Postoperative (a-1, b-1) T1-Gd and (a-2, b-2) T2-WI. a) One week after successful tumor resection. b) One year after surgery, no recurrences are apparent on MRI.

 

DISCUSSION

Abrinkossoff first described GCT as granular cell myoblastoma and has been reported in a variety of anatomic sites, but very few cases in the spinal cord have been reported.[ 1 , 4 , 13 , 14 , 16 ] This tumor is a peripheral nerve sheath tumor with neuroectodermal differentiation and is thought to be of Schwann cell origin based on immunohistochemical and ultrastructural findings.[ 4 , 17 ] The brain and pituitary gland are another uncommon site for GCT within the central nervous system. In particular, GCT within the spinal cord is extremely rare.

Clinically, the median age of patients with intraspinal GCT is 23 years, with a typical age range of 13–49 years, and the vast majority of cases have been reported in females.[ 16 ] Intradural extramedullary tumors were reported in 18 cases, with intramedullary tumors reported in only three cases.[ 4 ] Symptoms have included back pain, nerve root symptoms and weakness, paresthesias, gait disturbances, gastrointestinal and bladder dysfunctions, and upper and lower motor neuron dysfunctions, often with slowly progressive neurological abnormalities.[ 14 ] Radiologically, GCTs are best evaluated with MRI because they are typically intradural extramedullary masses. MRI generally depicts the tumor mass as isointense on T1-WI and ISO-to-hypointense on T2-WI, and homogeneous enhancement has been seen after administration of contrast agents. In addition, other reports have noted that the hypointense visualization on MRI/T2-WI may represent the countless eosinophilic granules in the cytoplasm within the solid mass of the GCT.[ 5 , 6 , 9 ] We hypothesize that this intra-tumoral hypointense sign on T2-WI is an extremely interesting and important finding that may be key to reaching a preoperative diagnosis of spinal intramedullary GCT. However, MRI is not specific to this tumor because similar signal changes may be seen with other spinal cord tumors, including schwannomas, meningiomas, paragangliomas, meningiomas, paragangliomas, ependymomas, and metastatic tumors. [ 2 , 13 , 14 , 16 ] In the present case, the patient was a 36-year-old woman with numbness and weakness in the lower limbs, which seems typical for intramedullary GCT of the spine. In addition, MRI demonstrated moderate and homogeneous enhancement with Gd, and the inside part of the solid mass showed signal hypointensity on T2-WI. Such clinical signs and imaging findings are very important for diagnosing spinal intramedullary GCT accurately before surgery, and we think that recognition of this pattern may lead to safe and effective resection of spinal intramedullary GCT.

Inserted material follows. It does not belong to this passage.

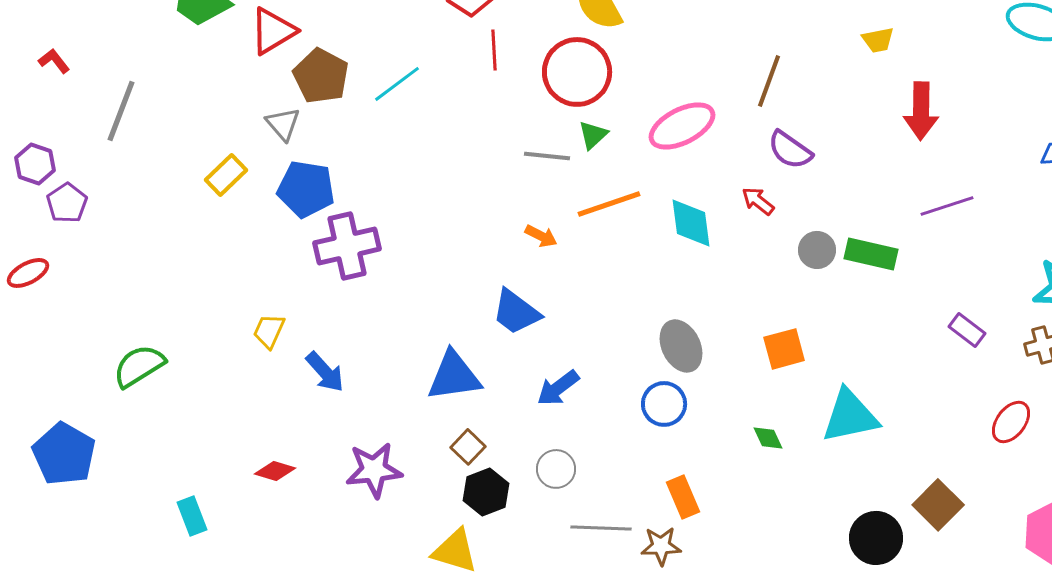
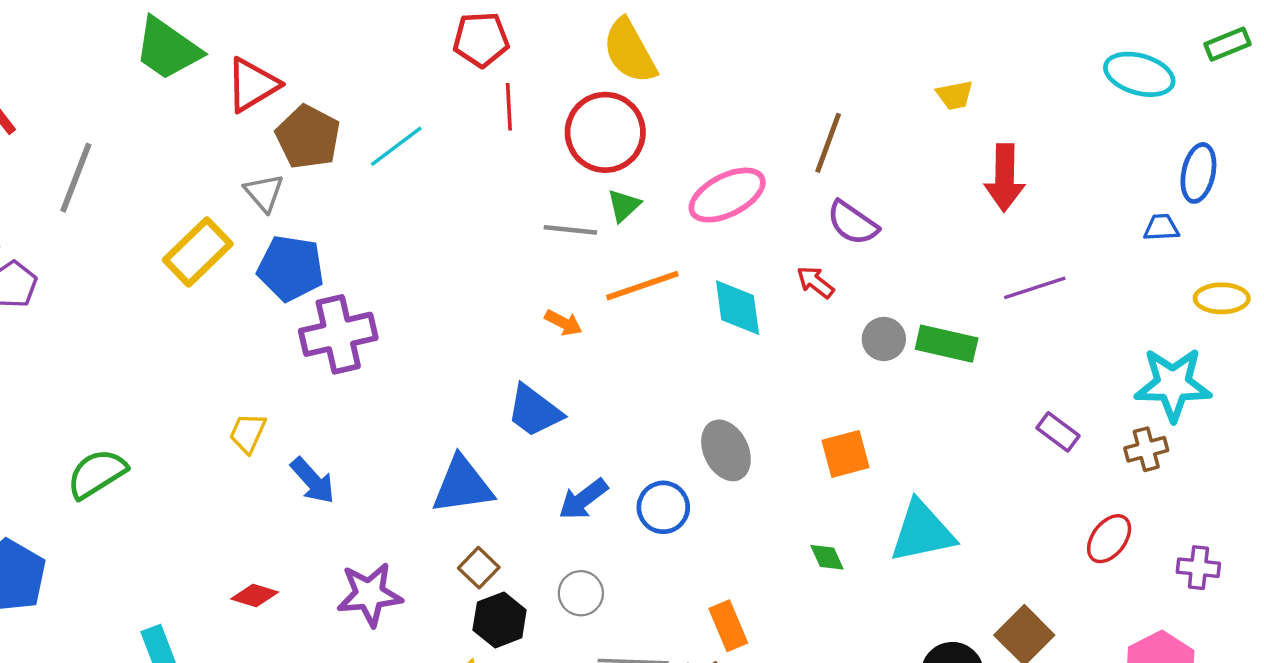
yellow rectangle: (226, 175) -> (198, 252), size x1.4
blue circle: (664, 404) -> (663, 507), moved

GCTs are rare neoplasms derived from Schwann cells with characteristic pathological findings.[ 4 , 10 , 16 ] Pathologically, the cells are eosinophilic with indistinct cell borders, large amounts of granules in the cytoplasm, and a low nucleo-cytoplasmic (N/C) ratio.[ 15 ] The granules are small and regular, focally aggregating into larger fragments, and the cytoplasmic granules are periodic acid-Schiff-positive, diastase resistant. Tumor cells are characterized by positive immunohistochemistry for S-100 protein, cluster of differentiation 68, neuron-specific enolase, inhibin-alpha, and vimentin. The cells do not react with GFAP, neurofilament protein, human melanin black-45, keratin, epithelial membrane antigen, cytokeratin 7, chromogranin, or synaptophysin.[ 8 , 16 ] Malignant cases are extremely rare, but some reports indicate that malignancy is present if three or more of the following six criteria are met: the presence of necrosis, spindle-shaped tumor cells, vacuolated nuclei with well-defined nucleoli, highly fissionable nuclei, high N/C ratio, and polymorphism. In addition, p53 and Ki-67 are highly positive for immunohistochemistry in malignant cases.[ 3 , 12 ] In the present case, the tumor comprised round or polygonal cells with abundant granular eosinophilic cytoplasm. Most nuclei were round to oval with no evidence of cellular atypia or mitotic figures, and perivascular lymphocytic aggregates were recognized microscopically. This structure was immunopositive for S-100 and SOX10 and negative for GFAP. These findings are consistent with GCT in consideration of morphological studies and immunohistochemical analyses.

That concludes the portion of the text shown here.